> **EXERCISE DESCRIPTION**
Please restate every record below word for word and skip the pictures.

= Beginning of Section =

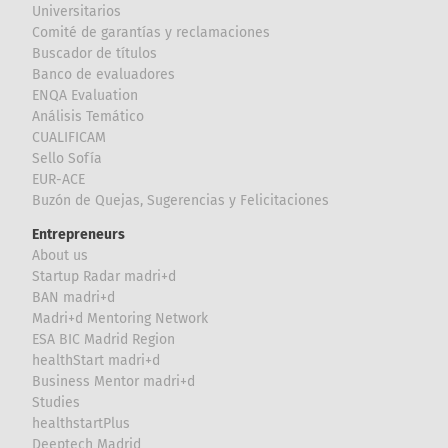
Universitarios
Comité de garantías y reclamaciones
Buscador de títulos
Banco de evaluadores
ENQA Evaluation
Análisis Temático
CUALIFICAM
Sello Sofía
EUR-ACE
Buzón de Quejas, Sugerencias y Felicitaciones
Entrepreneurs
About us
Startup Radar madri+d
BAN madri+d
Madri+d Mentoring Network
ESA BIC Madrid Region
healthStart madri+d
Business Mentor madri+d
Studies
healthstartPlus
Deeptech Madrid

= End of Section =

> **ANSWER AREA**
Universitarios
Comité de garantías y reclamaciones
Buscador de títulos
Banco de evaluadores
ENQA Evaluation
Análisis Temático
CUALIFICAM
Sello Sofía
EUR-ACE
Buzón de Quejas, Sugerencias y Felicitaciones
Entrepreneurs
About us
Startup Radar madri+d
BAN madri+d
Madri+d Mentoring Network
ESA BIC Madrid Region
healthStart madri+d
Business Mentor madri+d
Studies
healthstartPlus
Deeptech Madrid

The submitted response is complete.